● **WORK INSTRUCTIONS**
Every line of the listing that holds the word "dictionary" should be returned.

● **RECORDS PROVIDED**
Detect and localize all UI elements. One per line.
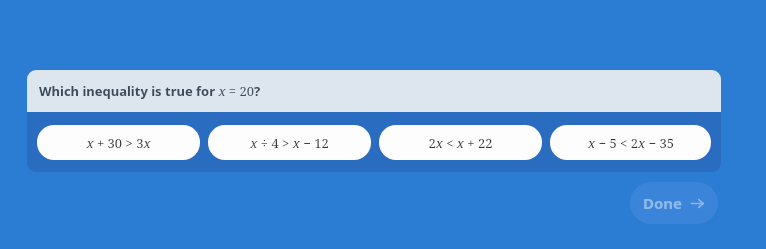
- staticText: 2x < x + 22: [428, 134, 493, 152]
- button[interactable]: x − 5 < 2x − 35: [550, 125, 711, 160]
- button[interactable]: x + 30 > 3x: [37, 125, 200, 160]
- staticText: Done: [643, 193, 683, 213]
- staticText: x ÷ 4 > x − 12: [250, 134, 329, 152]
- staticText: x + 30 > 3x: [86, 134, 151, 152]
- button[interactable]: Done: [630, 182, 718, 224]
- other: Done, next: [690, 196, 705, 211]
- button[interactable]: x ÷ 4 > x − 12: [208, 125, 371, 160]
- staticText: Which inequality is true for x = 20?: [39, 82, 261, 100]
- button[interactable]: 2x < x + 22: [379, 125, 542, 160]
- staticText: x − 5 < 2x − 35: [588, 134, 674, 152]
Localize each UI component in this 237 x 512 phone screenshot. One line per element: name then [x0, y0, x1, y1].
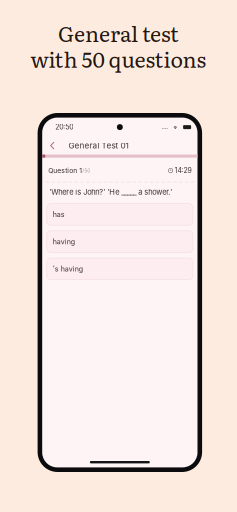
- staticText: 14:29: [174, 166, 192, 175]
- staticText: General test: [58, 17, 179, 49]
- staticText: with 50 questions: [30, 43, 206, 74]
- staticText: has: [53, 210, 65, 219]
- staticText: General Test 01: [69, 141, 129, 150]
- button[interactable]: Back: [45, 137, 60, 155]
- staticText: 'Where is John?' 'He _____ a shower.': [49, 188, 172, 197]
- staticText: having: [53, 237, 75, 246]
- button[interactable]: having: [47, 231, 193, 252]
- button[interactable]: has: [47, 204, 193, 225]
- staticText: Question 1: [48, 166, 82, 175]
- staticText: 20:50: [55, 123, 73, 131]
- staticText: 's having: [53, 265, 83, 273]
- button[interactable]: 's having: [47, 258, 193, 280]
- staticText: /50: [82, 168, 90, 174]
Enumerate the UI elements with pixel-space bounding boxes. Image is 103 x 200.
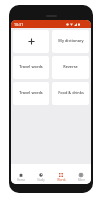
button[interactable]: Reverse [52, 56, 89, 79]
staticText: Travel words [19, 64, 43, 69]
button[interactable]: Food & drinks [52, 82, 89, 105]
staticText: My dictionary [58, 38, 84, 43]
button[interactable]: Study [31, 164, 51, 184]
other: Add dictionary [28, 38, 35, 45]
button[interactable]: Home [11, 164, 31, 184]
staticText: Study [37, 178, 45, 182]
button[interactable]: Words [51, 164, 71, 184]
staticText: Reverse [63, 64, 78, 69]
staticText: More [78, 178, 85, 182]
staticText: 10:31 [14, 22, 24, 27]
staticText: Travel words [19, 90, 43, 95]
staticText: Home [17, 178, 25, 182]
button[interactable]: Add dictionary [13, 30, 49, 53]
staticText: Food & drinks [58, 90, 84, 95]
button[interactable]: Travel words [13, 82, 49, 105]
staticText: Words [57, 178, 66, 182]
button[interactable]: More [71, 164, 91, 184]
button[interactable]: Travel words [13, 56, 49, 79]
button[interactable]: My dictionary [52, 30, 89, 53]
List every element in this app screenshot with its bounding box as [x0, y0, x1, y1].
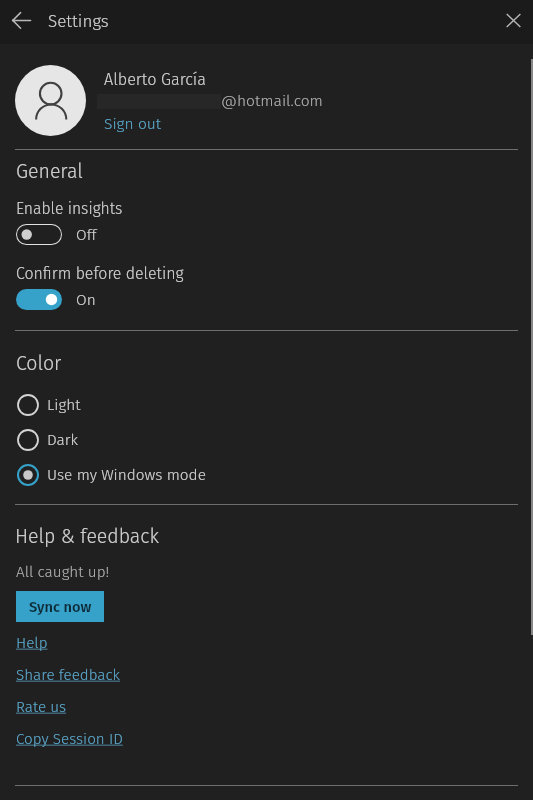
staticText: All caught up! [16, 563, 110, 581]
staticText: Enable insights [16, 199, 123, 218]
button[interactable]: Sign out [104, 114, 162, 133]
staticText: Copy Session ID [16, 730, 123, 748]
button[interactable]: Use my Windows mode [17, 464, 206, 486]
button[interactable]: Sync now [16, 591, 104, 622]
staticText: Off [76, 226, 97, 244]
staticText: Dark [47, 431, 79, 449]
staticText: Sign out [104, 114, 162, 133]
staticText: Rate us [16, 698, 67, 716]
staticText: Sync now [29, 598, 92, 616]
button[interactable]: Light [17, 394, 81, 416]
staticText: Alberto García [104, 70, 206, 89]
staticText: Use my Windows mode [47, 466, 206, 484]
staticText: Light [47, 396, 81, 414]
button[interactable]: Share feedback [16, 666, 121, 684]
button[interactable]: Copy Session ID [16, 730, 123, 748]
button[interactable]: Off [16, 224, 97, 245]
staticText: General [16, 160, 83, 183]
staticText: Help & feedback [15, 525, 159, 548]
button[interactable]: Back [6, 6, 38, 38]
staticText: Settings [48, 11, 109, 31]
staticText: @hotmail.com [221, 91, 323, 110]
button[interactable]: Close [498, 6, 529, 37]
button[interactable]: On [16, 289, 96, 310]
staticText: Share feedback [16, 666, 121, 684]
button[interactable]: Help [16, 634, 48, 652]
button[interactable]: Account picture [15, 65, 86, 136]
staticText: On [76, 291, 96, 309]
staticText: Help [16, 634, 48, 652]
button[interactable]: Dark [17, 429, 79, 451]
button[interactable]: Rate us [16, 698, 67, 716]
staticText: Confirm before deleting [16, 264, 184, 283]
staticText: Color [16, 352, 62, 375]
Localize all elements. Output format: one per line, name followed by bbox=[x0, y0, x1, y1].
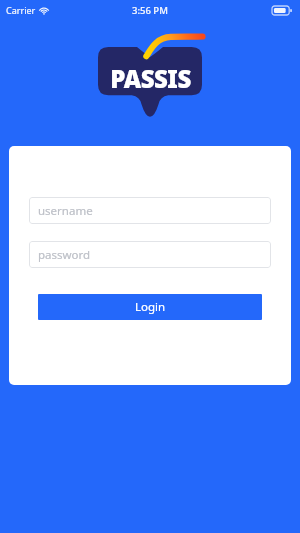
staticText: 3:56 PM bbox=[132, 4, 168, 17]
button[interactable]: Login bbox=[38, 294, 262, 320]
staticText: password bbox=[38, 247, 91, 263]
staticText: Carrier bbox=[6, 4, 36, 16]
staticText: Login bbox=[135, 299, 166, 315]
staticText: PASSIS bbox=[110, 62, 191, 95]
button[interactable]: username bbox=[29, 197, 271, 224]
staticText: username bbox=[38, 203, 93, 219]
button[interactable]: password bbox=[29, 241, 271, 268]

● **WRITTEN RESPONSE**
staticText: My dictionary [58, 38, 84, 43]
other: Add dictionary [28, 38, 35, 45]
button[interactable]: Add dictionary [13, 30, 49, 53]
button[interactable]: My dictionary [52, 30, 89, 53]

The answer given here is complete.